[quote title=George Massenburg wrote on Mon, 03 May 2004 17:29]I'm loathe to throw a curveball in here, but I must.
Dan, in these years you and I have discussed the possible impact of wide-band signals, one idea that we talked about sticks in my mind.
"1. I am first and foremost an engineer who deeply respects the scientific method, and I am here to tell you that there is no science so far that supports the physiology of perceptive differentiation of very high sample rates. We have some ideas as to what a credible testing protocol might look like."
Did you read my paper? Everything I said is backed by math. The conclusions are rock solid: The difference between an analog wave and the sampled signals is high frequency content. By removing such content, you remove the difference, thus get back to the original. The high frequency difference is just too often confused with the subject of aliasing. It is the sampling process that makes for the high frequency difference, and removing the high frequency ends up as is filtering at the DA side.
"2. I have heard some stunning, compelling presentations in the high-sample rate, high-resolution contexts, particularly in 384kHz & DSD (SACD technology). Perhaps the impressions of these technologies wasn't attributable to high-frequency response; perhaps it is. Lately our thinking is that the really impressive localization in the hi-rez formats might be attributable to much better cross-channel resolution in the time domain."

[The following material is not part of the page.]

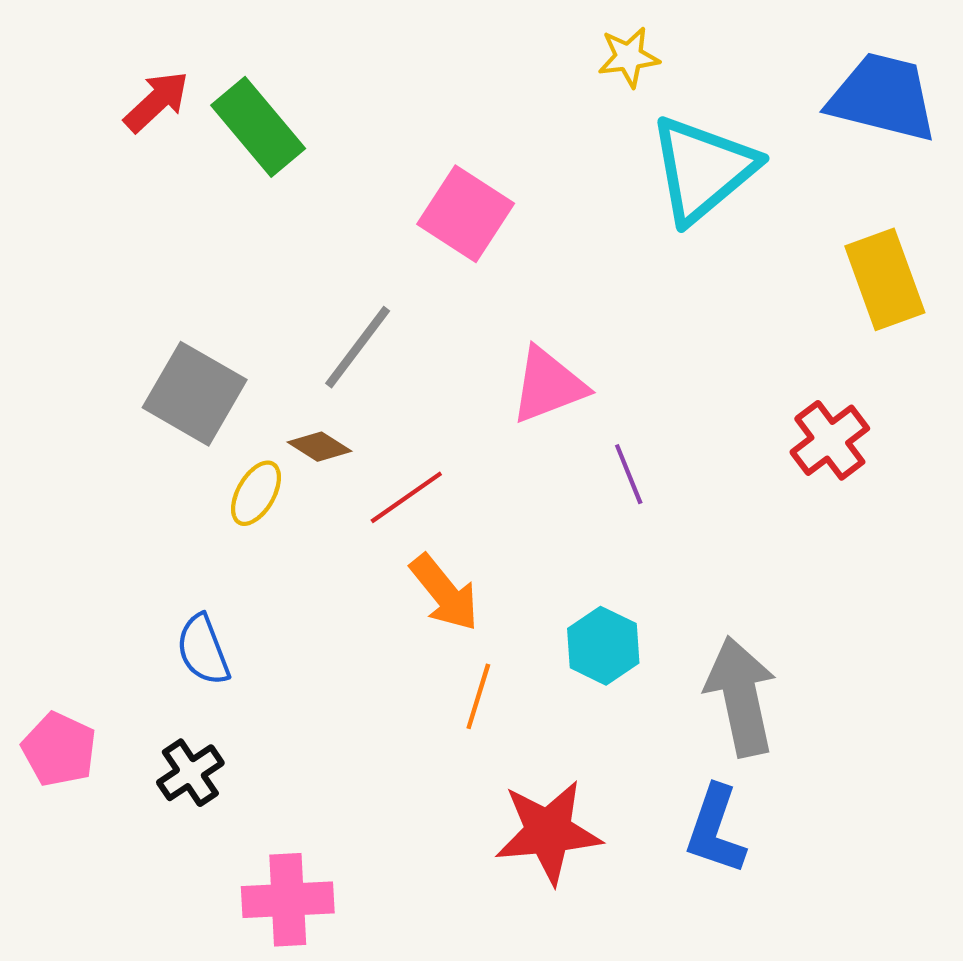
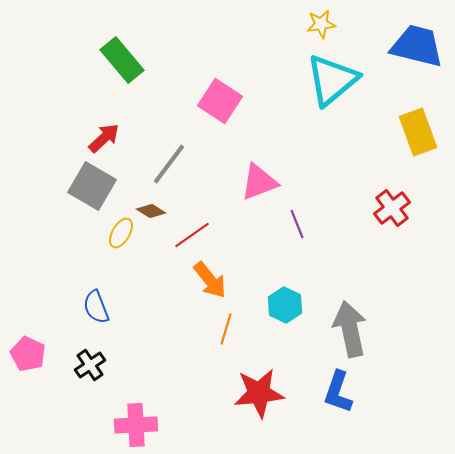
yellow star: (629, 57) -> (321, 24), moved
red arrow: (156, 102) -> (104, 138), moved

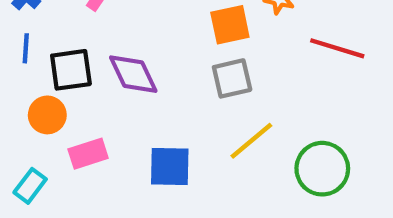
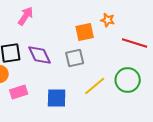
gray square: (232, 78) -> (75, 58), moved
green circle: (322, 169) -> (128, 80), moved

I have taken great care to state that I do not say that people do not hear what they hear. I also do not claim what is good sound vs. bad sound. All I am saying is that whatever you hear, be it good, bad, nice or not, is not energy that requires 192KHz sampling. Please read the article, and point out what is it specifically you disagree with.
I am finding myself arguing such simple things such as:
material that was recorded at 192 and than decimated to 44.1KHz can not possibly have energy above 22.05KHz. You say
I don't know.
And you don't know.
I think I know what I am saying, and I am being careful not to say what I do not understand.
"Not until we get something proven. Hard proven. And although I love your work (and, as you know, use your converters regularly), you haven't really proven the case to me."
I do not need to prove fundamentals again and again. I have to conclude that you did not take the time to read my article.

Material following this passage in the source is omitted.